This is just a reflection on the terrible journey from port forwarding, to one-off tunnels, and finally an actual VPN. See Part 2 for the TLDR on a simple Wireguard config.

You want to access your machine at home. Maybe you want to host something. Your box is behind a NAT of course, so you open a port on your router.

Well, you don’t have a static IP at home. So, you check into dynamic DNS. Your router might even support some services. You don’t want to pay for it though, and the free ones are all pretty sketchy looking.

Okay, so this sucks, I’ll just get a VPS. They are affordable now - not a lot of power, not a lot of space, but really affordable.

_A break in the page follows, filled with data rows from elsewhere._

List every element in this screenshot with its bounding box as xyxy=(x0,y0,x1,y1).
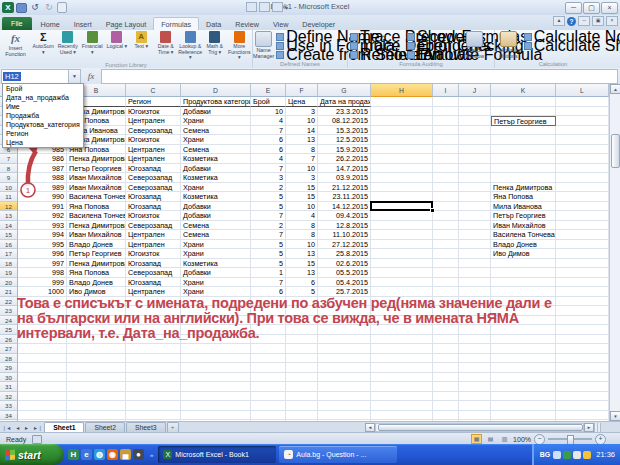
cell-J18[interactable] xyxy=(459,259,491,269)
row-header-19[interactable]: 19 xyxy=(0,268,18,278)
defined-name-item-дата-на-продажба[interactable]: Дата_на_продажба xyxy=(3,93,83,102)
cell-J15[interactable] xyxy=(459,230,491,240)
quick-launch-overflow-icon[interactable]: » xyxy=(148,452,155,458)
cell-F12[interactable]: 10 xyxy=(286,202,318,212)
cell-G19[interactable]: 05.5.2015 xyxy=(318,268,371,278)
cell-B11[interactable]: Василена Тончева xyxy=(67,192,126,202)
cell-B29[interactable] xyxy=(67,363,126,373)
cell-G16[interactable]: 27.12.2015 xyxy=(318,240,371,250)
cell-F19[interactable]: 13 xyxy=(286,268,318,278)
split-handle[interactable] xyxy=(594,423,601,432)
row-header-24[interactable]: 24 xyxy=(0,316,18,326)
qat-button-icon[interactable] xyxy=(246,2,257,12)
workbook-restore-icon[interactable]: ▣ xyxy=(592,16,604,26)
ribbon-button-autosum[interactable]: ΣAutoSum ▾ xyxy=(31,30,56,61)
cell-A20[interactable]: 999 xyxy=(18,278,67,288)
cell-E11[interactable]: 5 xyxy=(251,192,286,202)
cell-J14[interactable] xyxy=(459,221,491,231)
cell-F29[interactable] xyxy=(286,363,318,373)
cell-D20[interactable]: Храни xyxy=(181,278,251,288)
cell-J7[interactable] xyxy=(459,154,491,164)
cell-C23[interactable] xyxy=(126,306,181,316)
cell-D3[interactable]: Храни xyxy=(181,116,251,126)
cell-H2[interactable] xyxy=(371,107,433,117)
cell-I17[interactable] xyxy=(433,249,459,259)
row-header-22[interactable]: 22 xyxy=(0,297,18,307)
cell-B9[interactable]: Иван Михайлов xyxy=(67,173,126,183)
cell-E8[interactable]: 7 xyxy=(251,164,286,174)
insert-function-button[interactable]: fx Insert Function xyxy=(0,30,31,58)
cell-E32[interactable] xyxy=(251,392,286,402)
cell-B8[interactable]: Петър Георгиев xyxy=(67,164,126,174)
cell-G8[interactable]: 14.7.2015 xyxy=(318,164,371,174)
cell-H7[interactable] xyxy=(371,154,433,164)
cell-C17[interactable]: Югоизток xyxy=(126,249,181,259)
row-header-10[interactable]: 10 xyxy=(0,183,18,193)
watch-window-button[interactable]: Watch Window xyxy=(459,30,490,60)
cell-G25[interactable] xyxy=(318,325,371,335)
cell-G17[interactable]: 25.8.2015 xyxy=(318,249,371,259)
cell-C27[interactable] xyxy=(126,344,181,354)
cell-C34[interactable] xyxy=(126,411,181,421)
cell-D25[interactable] xyxy=(181,325,251,335)
cell-E22[interactable] xyxy=(251,297,286,307)
cell-J8[interactable] xyxy=(459,164,491,174)
cell-C20[interactable]: Югозапад xyxy=(126,278,181,288)
cell-A27[interactable] xyxy=(18,344,67,354)
cell-J26[interactable] xyxy=(459,335,491,345)
cell-L19[interactable] xyxy=(556,268,609,278)
cell-B26[interactable] xyxy=(67,335,126,345)
save-icon[interactable] xyxy=(16,3,27,13)
cell-K8[interactable] xyxy=(491,164,556,174)
cell-B24[interactable] xyxy=(67,316,126,326)
cell-I3[interactable] xyxy=(433,116,459,126)
cell-L13[interactable] xyxy=(556,211,609,221)
cell-B7[interactable]: Пенка Димитрова xyxy=(67,154,126,164)
cell-L5[interactable] xyxy=(556,135,609,145)
cell-E1[interactable]: Брой xyxy=(251,97,286,107)
cell-H15[interactable] xyxy=(371,230,433,240)
cell-J24[interactable] xyxy=(459,316,491,326)
cell-C32[interactable] xyxy=(126,392,181,402)
cell-L27[interactable] xyxy=(556,344,609,354)
cell-I21[interactable] xyxy=(433,287,459,297)
cell-C29[interactable] xyxy=(126,363,181,373)
cell-B28[interactable] xyxy=(67,354,126,364)
ribbon-button-remove-arrows[interactable]: Remove Arrows▾ xyxy=(348,50,405,59)
cell-F10[interactable]: 15 xyxy=(286,183,318,193)
cell-F8[interactable]: 10 xyxy=(286,164,318,174)
cell-I14[interactable] xyxy=(433,221,459,231)
cell-A16[interactable]: 995 xyxy=(18,240,67,250)
cell-D29[interactable] xyxy=(181,363,251,373)
cell-E28[interactable] xyxy=(251,354,286,364)
cell-K30[interactable] xyxy=(491,373,556,383)
cell-F21[interactable]: 5 xyxy=(286,287,318,297)
row-header-17[interactable]: 17 xyxy=(0,249,18,259)
cell-L11[interactable] xyxy=(556,192,609,202)
cell-A33[interactable] xyxy=(18,401,67,411)
cell-E24[interactable] xyxy=(251,316,286,326)
row-header-8[interactable]: 8 xyxy=(0,164,18,174)
cell-H1[interactable] xyxy=(371,97,433,107)
cell-F34[interactable] xyxy=(286,411,318,421)
cell-B13[interactable]: Василена Тончева xyxy=(67,211,126,221)
defined-name-item-цена[interactable]: Цена xyxy=(3,138,83,147)
cell-B33[interactable] xyxy=(67,401,126,411)
cell-K2[interactable] xyxy=(491,107,556,117)
cell-A14[interactable]: 993 xyxy=(18,221,67,231)
cell-B23[interactable] xyxy=(67,306,126,316)
cell-F20[interactable]: 6 xyxy=(286,278,318,288)
cell-K33[interactable] xyxy=(491,401,556,411)
cell-B12[interactable]: Яна Попова xyxy=(67,202,126,212)
horizontal-scroll-track[interactable] xyxy=(375,423,584,432)
cell-H24[interactable] xyxy=(371,316,433,326)
row-header-29[interactable]: 29 xyxy=(0,363,18,373)
cell-E31[interactable] xyxy=(251,382,286,392)
zoom-out-icon[interactable]: − xyxy=(534,434,545,445)
cell-K20[interactable] xyxy=(491,278,556,288)
cell-B15[interactable]: Иван Михайлов xyxy=(67,230,126,240)
media-player-icon[interactable]: ● xyxy=(133,449,144,460)
name-box-dropdown-icon[interactable]: ▼ xyxy=(69,69,81,84)
cell-J22[interactable] xyxy=(459,297,491,307)
row-header-33[interactable]: 33 xyxy=(0,401,18,411)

Oh neat, my VPS provider has an API. Now I can write my own script for dynamic DNS. Boom, cron to the rescue. Shoot, I just forwarded the one port. That’s okay I can just forward more ports over SSH.

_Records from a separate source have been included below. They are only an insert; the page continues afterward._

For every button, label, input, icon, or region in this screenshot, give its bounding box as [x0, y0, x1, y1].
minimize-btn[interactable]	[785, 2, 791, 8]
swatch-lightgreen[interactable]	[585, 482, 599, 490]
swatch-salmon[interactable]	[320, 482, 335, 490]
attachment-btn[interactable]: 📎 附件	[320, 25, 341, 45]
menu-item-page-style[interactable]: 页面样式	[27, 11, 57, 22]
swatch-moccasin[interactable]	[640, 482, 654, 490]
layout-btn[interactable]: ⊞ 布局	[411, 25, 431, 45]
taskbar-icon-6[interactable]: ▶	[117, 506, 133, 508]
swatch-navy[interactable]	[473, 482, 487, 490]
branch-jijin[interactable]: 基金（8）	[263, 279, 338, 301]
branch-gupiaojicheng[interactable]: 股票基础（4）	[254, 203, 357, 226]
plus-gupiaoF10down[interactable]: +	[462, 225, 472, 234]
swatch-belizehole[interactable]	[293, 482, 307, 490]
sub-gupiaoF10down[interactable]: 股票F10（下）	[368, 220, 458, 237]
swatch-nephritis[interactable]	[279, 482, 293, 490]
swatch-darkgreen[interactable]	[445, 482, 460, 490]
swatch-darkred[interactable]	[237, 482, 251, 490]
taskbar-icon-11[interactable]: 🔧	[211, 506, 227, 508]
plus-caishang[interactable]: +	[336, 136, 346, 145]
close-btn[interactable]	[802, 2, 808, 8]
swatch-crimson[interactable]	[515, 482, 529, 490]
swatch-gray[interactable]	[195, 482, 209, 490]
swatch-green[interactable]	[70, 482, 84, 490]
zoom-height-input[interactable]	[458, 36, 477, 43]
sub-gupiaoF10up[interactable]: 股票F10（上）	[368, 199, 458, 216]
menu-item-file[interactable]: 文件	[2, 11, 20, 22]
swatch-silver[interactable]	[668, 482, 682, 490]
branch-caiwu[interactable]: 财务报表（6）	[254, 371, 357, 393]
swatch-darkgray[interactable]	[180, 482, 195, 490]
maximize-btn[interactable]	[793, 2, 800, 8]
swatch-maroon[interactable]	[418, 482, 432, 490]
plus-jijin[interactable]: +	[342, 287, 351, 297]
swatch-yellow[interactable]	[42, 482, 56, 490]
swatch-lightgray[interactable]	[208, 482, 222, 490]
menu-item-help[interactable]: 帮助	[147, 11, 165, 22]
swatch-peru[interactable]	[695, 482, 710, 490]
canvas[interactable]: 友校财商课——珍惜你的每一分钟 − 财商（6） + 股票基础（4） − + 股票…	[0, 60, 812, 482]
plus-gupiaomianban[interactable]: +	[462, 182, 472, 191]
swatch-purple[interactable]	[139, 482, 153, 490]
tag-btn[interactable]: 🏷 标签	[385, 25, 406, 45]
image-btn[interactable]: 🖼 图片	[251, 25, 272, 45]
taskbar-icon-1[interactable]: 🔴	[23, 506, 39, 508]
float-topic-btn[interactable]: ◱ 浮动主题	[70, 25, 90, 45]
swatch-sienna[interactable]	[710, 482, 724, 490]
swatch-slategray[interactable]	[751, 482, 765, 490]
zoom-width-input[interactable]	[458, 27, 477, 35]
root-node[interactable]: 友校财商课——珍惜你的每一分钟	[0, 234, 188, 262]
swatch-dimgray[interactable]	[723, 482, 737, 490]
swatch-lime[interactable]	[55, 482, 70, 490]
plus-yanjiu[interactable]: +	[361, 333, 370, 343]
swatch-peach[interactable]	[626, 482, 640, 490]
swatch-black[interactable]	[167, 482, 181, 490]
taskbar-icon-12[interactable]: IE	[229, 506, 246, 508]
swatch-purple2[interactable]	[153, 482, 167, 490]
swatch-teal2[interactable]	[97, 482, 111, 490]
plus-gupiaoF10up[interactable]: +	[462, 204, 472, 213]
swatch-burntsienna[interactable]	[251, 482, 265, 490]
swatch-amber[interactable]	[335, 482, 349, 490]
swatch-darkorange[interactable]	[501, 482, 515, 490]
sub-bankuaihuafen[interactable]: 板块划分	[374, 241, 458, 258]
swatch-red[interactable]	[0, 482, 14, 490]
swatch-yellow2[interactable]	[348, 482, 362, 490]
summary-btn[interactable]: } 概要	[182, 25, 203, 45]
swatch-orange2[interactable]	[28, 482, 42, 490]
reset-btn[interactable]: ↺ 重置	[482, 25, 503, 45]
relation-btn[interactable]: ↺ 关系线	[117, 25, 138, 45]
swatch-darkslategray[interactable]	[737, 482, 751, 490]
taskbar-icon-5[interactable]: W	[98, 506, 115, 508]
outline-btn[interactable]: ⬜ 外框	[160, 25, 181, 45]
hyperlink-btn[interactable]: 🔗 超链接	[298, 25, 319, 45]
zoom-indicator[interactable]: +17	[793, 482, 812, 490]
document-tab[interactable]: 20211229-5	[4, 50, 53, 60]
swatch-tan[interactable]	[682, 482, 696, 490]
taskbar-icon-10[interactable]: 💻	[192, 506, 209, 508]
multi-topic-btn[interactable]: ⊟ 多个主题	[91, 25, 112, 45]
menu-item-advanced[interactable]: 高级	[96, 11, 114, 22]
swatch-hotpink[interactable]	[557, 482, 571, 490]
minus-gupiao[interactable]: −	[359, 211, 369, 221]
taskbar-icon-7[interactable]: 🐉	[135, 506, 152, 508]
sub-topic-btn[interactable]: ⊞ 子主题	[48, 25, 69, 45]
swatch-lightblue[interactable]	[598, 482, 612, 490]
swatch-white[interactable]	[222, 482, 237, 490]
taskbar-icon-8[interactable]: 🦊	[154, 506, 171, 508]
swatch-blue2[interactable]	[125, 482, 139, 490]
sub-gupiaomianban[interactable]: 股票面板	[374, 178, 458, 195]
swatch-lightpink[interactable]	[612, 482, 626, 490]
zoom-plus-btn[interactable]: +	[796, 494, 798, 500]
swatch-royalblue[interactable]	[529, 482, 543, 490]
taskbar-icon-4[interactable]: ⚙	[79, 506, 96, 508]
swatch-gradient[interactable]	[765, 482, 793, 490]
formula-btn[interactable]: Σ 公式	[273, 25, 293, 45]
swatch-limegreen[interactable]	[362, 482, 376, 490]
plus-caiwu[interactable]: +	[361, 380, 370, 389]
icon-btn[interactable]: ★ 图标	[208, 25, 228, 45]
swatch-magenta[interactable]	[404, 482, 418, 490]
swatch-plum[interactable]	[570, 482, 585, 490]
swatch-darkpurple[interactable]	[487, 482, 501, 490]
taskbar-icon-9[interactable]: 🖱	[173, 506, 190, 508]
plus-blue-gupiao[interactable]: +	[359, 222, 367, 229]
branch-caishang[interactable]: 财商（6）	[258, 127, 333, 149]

A few dozen ssh -L commands later you don’t even have to check the man for the order of the bind and host ports anymore. A few thousand more and you start to be much less enthusiastic about this “solution”.

You might start using autossh or sshuttle before you realize, this is insane. SSH was not meant for this. “Why don’t I just setup an actual VPN?”

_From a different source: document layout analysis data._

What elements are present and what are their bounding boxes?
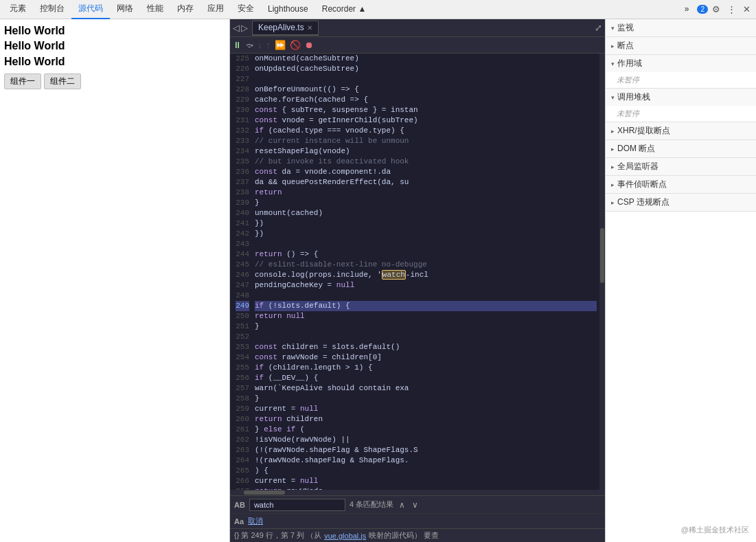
nav-tab-network[interactable]: 网络: [110, 0, 140, 19]
code-line-232: if (cached.type === vnode.type) {: [255, 126, 597, 136]
case-sensitive-toggle[interactable]: AB: [234, 501, 245, 509]
section-label-dom: DOM 断点: [617, 143, 655, 155]
hello-world-line-3: Hello World: [4, 54, 225, 69]
code-line-251: }: [255, 321, 597, 332]
component-two-button[interactable]: 组件二: [44, 74, 81, 89]
webpage-preview: Hello World Hello World Hello World 组件一 …: [0, 19, 229, 542]
record-icon[interactable]: ⏺: [305, 40, 314, 50]
nav-tab-elements[interactable]: 元素: [3, 0, 33, 19]
search-bar: AB 4 条匹配结果 ∧ ∨: [230, 495, 605, 513]
panel-content-diaoyon: 未暂停: [606, 106, 756, 122]
file-nav-back-icon[interactable]: ◁: [233, 23, 240, 33]
horizontal-scrollbar[interactable]: [230, 490, 605, 495]
code-line-252: [255, 332, 597, 342]
code-line-264: !(rawVNode.shapeFlag & ShapeFlags.: [255, 455, 597, 466]
continue-icon[interactable]: ⏩: [275, 40, 286, 50]
code-line-242: }): [255, 229, 597, 239]
panel-section-zuoyongyu: ▾作用域未暂停: [606, 55, 756, 89]
more-panels-icon[interactable]: »: [678, 0, 696, 19]
nav-tab-memory[interactable]: 内存: [170, 0, 201, 19]
settings-icon[interactable]: ⚙: [709, 3, 723, 16]
step-out-icon[interactable]: ↑: [266, 40, 271, 50]
code-lines[interactable]: onMounted(cacheSubtree) onUpdated(cacheS…: [255, 54, 599, 490]
panel-header-dom[interactable]: ▸DOM 断点: [606, 140, 756, 157]
code-line-236: const da = vnode.component!.da: [255, 167, 597, 177]
code-line-234: resetShapeFlag(vnode): [255, 146, 597, 157]
file-nav-forward-icon[interactable]: ▷: [241, 23, 248, 33]
code-line-227: [255, 74, 597, 84]
code-line-267: return rawVNode: [255, 486, 597, 490]
debug-toolbar: ⏸ ⤼ ↓ ↑ ⏩ 🚫 ⏺: [230, 37, 605, 54]
code-line-257: warn(`KeepAlive should contain exa: [255, 383, 597, 394]
file-tab-keepalive[interactable]: KeepAlive.ts ✕: [252, 21, 319, 36]
file-tab-close-icon[interactable]: ✕: [307, 24, 312, 32]
section-label-csp: CSP 违规断点: [617, 196, 669, 208]
pause-resume-icon[interactable]: ⏸: [233, 40, 242, 50]
nav-tab-performance[interactable]: 性能: [140, 0, 170, 19]
panel-header-duandian[interactable]: ▸断点: [606, 37, 756, 54]
panel-header-diaoyon[interactable]: ▾调用堆栈: [606, 89, 756, 106]
code-line-261: } else if (: [255, 425, 597, 435]
panel-section-duandian: ▸断点: [606, 37, 756, 55]
panel-header-xhr[interactable]: ▸XHR/提取断点: [606, 122, 756, 139]
component-one-button[interactable]: 组件一: [4, 74, 41, 89]
notifications-badge[interactable]: 2: [697, 5, 708, 14]
nav-tab-lighthouse[interactable]: Lighthouse: [261, 0, 315, 19]
devtools-nav: 元素 控制台 源代码 网络 性能 内存 应用 安全 Lighthouse Rec…: [0, 0, 756, 19]
close-devtools-icon[interactable]: ✕: [740, 3, 753, 16]
left-panel: Hello World Hello World Hello World 组件一 …: [0, 19, 230, 542]
code-line-239: }: [255, 198, 597, 208]
code-line-244: return () => {: [255, 249, 597, 260]
arrow-icon-duandian: ▸: [611, 43, 615, 49]
scrollbar-thumb[interactable]: [600, 228, 604, 283]
code-line-249: if (!slots.default) {: [255, 301, 597, 311]
source-map-link[interactable]: vue.global.js: [324, 532, 366, 540]
nav-tab-application[interactable]: 应用: [201, 0, 231, 19]
panel-header-jianshi[interactable]: ▾监视: [606, 19, 756, 36]
search-next-icon[interactable]: ∨: [411, 500, 420, 510]
watermark: @稀土掘金技术社区: [681, 525, 749, 535]
section-label-zuoyongyu: 作用域: [617, 58, 642, 69]
match-case-icon[interactable]: Aa: [234, 517, 244, 526]
step-into-icon[interactable]: ↓: [257, 40, 262, 50]
arrow-icon-zuoyongyu: ▾: [611, 60, 615, 67]
horizontal-scrollbar-thumb[interactable]: [244, 490, 285, 495]
code-line-243: [255, 239, 597, 249]
nav-tab-recorder[interactable]: Recorder ▲: [315, 0, 374, 19]
nav-tab-security[interactable]: 安全: [231, 0, 261, 19]
deactivate-breakpoints-icon[interactable]: 🚫: [290, 40, 301, 50]
code-line-265: ) {: [255, 466, 597, 476]
search-input[interactable]: [249, 499, 345, 511]
arrow-icon-csp: ▸: [611, 199, 615, 206]
section-label-xhr: XHR/提取断点: [617, 125, 670, 137]
panel-header-quanju[interactable]: ▸全局监听器: [606, 158, 756, 175]
code-line-237: da && queuePostRenderEffect(da, su: [255, 177, 597, 188]
panel-section-diaoyon: ▾调用堆栈未暂停: [606, 89, 756, 122]
step-over-icon[interactable]: ⤼: [246, 40, 253, 50]
arrow-icon-xhr: ▸: [611, 128, 615, 135]
arrow-icon-quanju: ▸: [611, 163, 615, 170]
code-scroll-area[interactable]: 2252262272282292302312322332342352362372…: [230, 54, 605, 490]
right-panel: ▾监视▸断点▾作用域未暂停▾调用堆栈未暂停▸XHR/提取断点▸DOM 断点▸全局…: [605, 19, 756, 542]
code-line-262: !isVNode(rawVNode) ||: [255, 435, 597, 445]
panel-header-csp[interactable]: ▸CSP 违规断点: [606, 194, 756, 211]
more-options-icon[interactable]: ⋮: [724, 3, 739, 16]
arrow-icon-jianshi: ▾: [611, 25, 615, 32]
cancel-search-link[interactable]: 取消: [248, 516, 263, 526]
section-label-duandian: 断点: [617, 40, 634, 52]
vertical-scrollbar[interactable]: [599, 54, 605, 490]
code-line-225: onMounted(cacheSubtree): [255, 54, 597, 64]
panel-section-xhr: ▸XHR/提取断点: [606, 122, 756, 140]
code-line-247: pendingCacheKey = null: [255, 280, 597, 291]
section-label-diaoyon: 调用堆栈: [617, 91, 650, 103]
search-prev-icon[interactable]: ∧: [398, 500, 406, 510]
section-label-quanju: 全局监听器: [617, 161, 658, 172]
code-editor: ◁ ▷ KeepAlive.ts ✕ ⤢ ⏸ ⤼ ↓ ↑ ⏩ 🚫 ⏺ 22522…: [230, 19, 605, 542]
code-line-254: const rawVNode = children[0]: [255, 352, 597, 363]
panel-header-shijian[interactable]: ▸事件侦听断点: [606, 176, 756, 193]
nav-tab-sources[interactable]: 源代码: [71, 0, 110, 19]
file-tab-name: KeepAlive.ts: [258, 23, 304, 32]
nav-tab-console[interactable]: 控制台: [33, 0, 71, 19]
panel-header-zuoyongyu[interactable]: ▾作用域: [606, 55, 756, 72]
expand-editor-icon[interactable]: ⤢: [595, 23, 602, 33]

Time to eat some alphabet soup - PPTP, IPSEC, L2TP, IKEv2. Right, so OpenVPN. Let’s configure OpenVPN. Ay dios mio. Configuring OpenVPN is not so fun. Using openssl is really not fun, either.

Then you finally figure out that you do not want to route all of your traffic through your VPS; it is just slow enough to be noticeable and annoying. I just want some sort of “peer-to-peer” VPN.

OpenVPN supports it, but what alternatives are there. Tinc VPN looks cool. That CVE list does not. Alright, what about n2n. “Super nodes” and “edge nodes” make sense, but not a ton of adoption going on.

Any of this sound familiar?

Queue the orchestra. After over a decade of this, there is finally an elegant VPN solution — Wireguard!

It is so popular that it will probably be included in the Linux kernel this year1. Here is what Linus has to say about it2:

Btw, on an unrelated issue: I see that Jason actually made the pull request to have wireguard included in the kernel.

Can I just once again state my love for it and hope it gets merged soon? Maybe the code isn’t perfect, but I’ve skimmed it, and compared to the horrors that are OpenVPN and IPSec, it’s a work of art.